Transcribe the data that follows without changing a word, and omit the pictures.
** Opening EXTRACTED ENTRIES block **
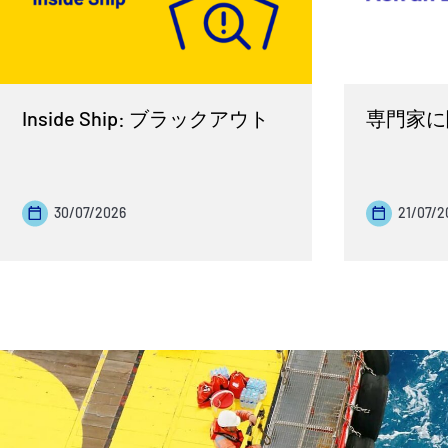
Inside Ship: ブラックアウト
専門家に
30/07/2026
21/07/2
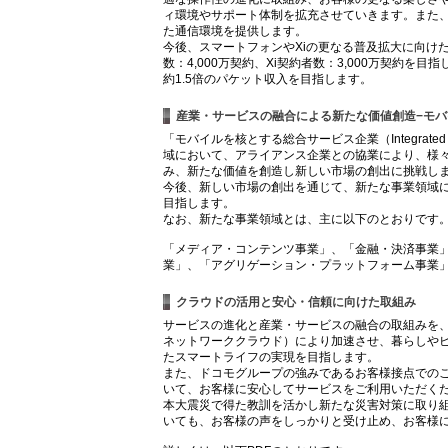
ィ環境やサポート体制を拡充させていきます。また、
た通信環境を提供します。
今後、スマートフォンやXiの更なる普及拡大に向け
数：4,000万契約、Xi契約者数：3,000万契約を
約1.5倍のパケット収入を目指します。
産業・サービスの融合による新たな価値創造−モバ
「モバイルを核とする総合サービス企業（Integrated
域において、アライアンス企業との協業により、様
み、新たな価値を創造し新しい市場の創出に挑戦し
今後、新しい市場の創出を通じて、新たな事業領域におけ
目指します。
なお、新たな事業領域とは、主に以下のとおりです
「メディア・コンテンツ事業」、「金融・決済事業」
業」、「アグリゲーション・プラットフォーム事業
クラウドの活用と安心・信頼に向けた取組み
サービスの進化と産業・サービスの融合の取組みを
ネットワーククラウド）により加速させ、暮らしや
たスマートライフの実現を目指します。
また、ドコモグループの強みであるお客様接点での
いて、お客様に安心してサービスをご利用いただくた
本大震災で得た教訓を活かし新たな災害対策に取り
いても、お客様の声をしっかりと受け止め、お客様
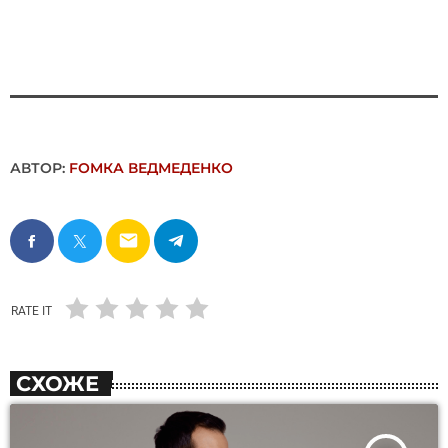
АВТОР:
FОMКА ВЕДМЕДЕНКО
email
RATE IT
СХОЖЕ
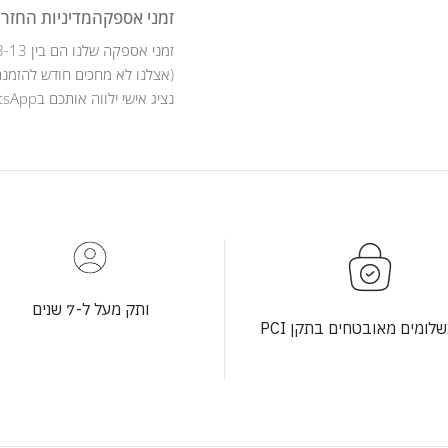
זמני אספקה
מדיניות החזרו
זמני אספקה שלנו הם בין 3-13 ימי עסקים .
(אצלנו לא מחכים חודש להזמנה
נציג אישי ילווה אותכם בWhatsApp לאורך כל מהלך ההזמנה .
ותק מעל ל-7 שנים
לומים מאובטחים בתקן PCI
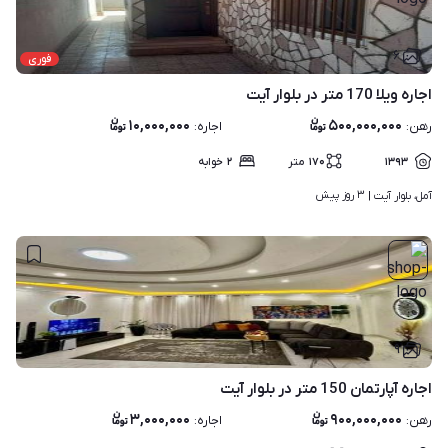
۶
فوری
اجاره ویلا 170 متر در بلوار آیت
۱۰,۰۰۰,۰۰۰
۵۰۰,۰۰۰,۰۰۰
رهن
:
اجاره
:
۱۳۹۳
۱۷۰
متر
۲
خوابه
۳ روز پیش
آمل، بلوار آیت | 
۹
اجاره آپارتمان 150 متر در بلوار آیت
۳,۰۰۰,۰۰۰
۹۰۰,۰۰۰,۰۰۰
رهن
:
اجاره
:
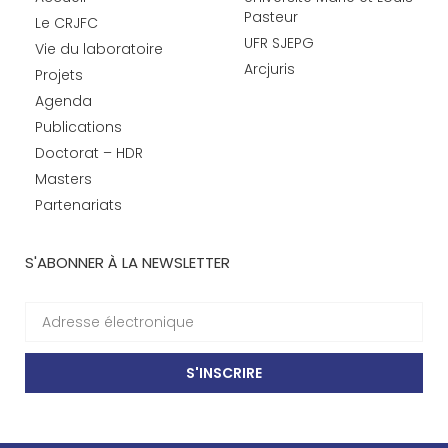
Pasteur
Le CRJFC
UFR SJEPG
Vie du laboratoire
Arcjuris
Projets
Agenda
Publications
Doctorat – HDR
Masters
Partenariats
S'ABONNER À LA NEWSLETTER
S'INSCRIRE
** Closing EXTRACTED ENTRIES block **
» RESULT
Inside Ship: ブラックアウト
専門家に
30/07/2026
21/07/2
ィ環境やサポート体制を拡充させていきます。また、
た通信環境を提供します。
今後、スマートフォンやXiの更なる普及拡大に向け
数：4,000万契約、Xi契約者数：3,000万契約を
約1.5倍のパケット収入を目指します。
産業・サービスの融合による新たな価値創造−モバ
「モバイルを核とする総合サービス企業（Integrated
域において、アライアンス企業との協業により、様
み、新たな価値を創造し新しい市場の創出に挑戦し
今後、新しい市場の創出を通じて、新たな事業領域におけ
目指します。
なお、新たな事業領域とは、主に以下のとおりです
「メディア・コンテンツ事業」、「金融・決済事業」
業」、「アグリゲーション・プラットフォーム事業
クラウドの活用と安心・信頼に向けた取組み
サービスの進化と産業・サービスの融合の取組みを
ネットワーククラウド）により加速させ、暮らしや
たスマートライフの実現を目指します。
また、ドコモグループの強みであるお客様接点での
いて、お客様に安心してサービスをご利用いただくた
本大震災で得た教訓を活かし新たな災害対策に取り
いても、お客様の声をしっかりと受け止め、お客様
АВТОР:
FОMКА ВЕДМЕДЕНКО
email
RATE IT
СХОЖЕ
זמני אספקה
מדיניות החזרו
זמני אספקה שלנו הם בין 3-13 ימי עסקים .
(אצלנו לא מחכים חודש להזמנה
נציג אישי ילווה אותכם בWhatsApp לאורך כל מהלך ההזמנה .
ותק מעל ל-7 שנים
לומים מאובטחים בתקן PCI
۶
فوری
اجاره ویلا 170 متر در بلوار آیت
۱۰,۰۰۰,۰۰۰
۵۰۰,۰۰۰,۰۰۰
رهن
:
اجاره
:
۱۳۹۳
۱۷۰
متر
۲
خوابه
۳ روز پیش
آمل، بلوار آیت | 
۹
اجاره آپارتمان 150 متر در بلوار آیت
۳,۰۰۰,۰۰۰
۹۰۰,۰۰۰,۰۰۰
رهن
:
اجاره
:
Pasteur
Le CRJFC
UFR SJEPG
Vie du laboratoire
Arcjuris
Projets
Agenda
Publications
Doctorat – HDR
Masters
Partenariats
S'ABONNER À LA NEWSLETTER
S'INSCRIRE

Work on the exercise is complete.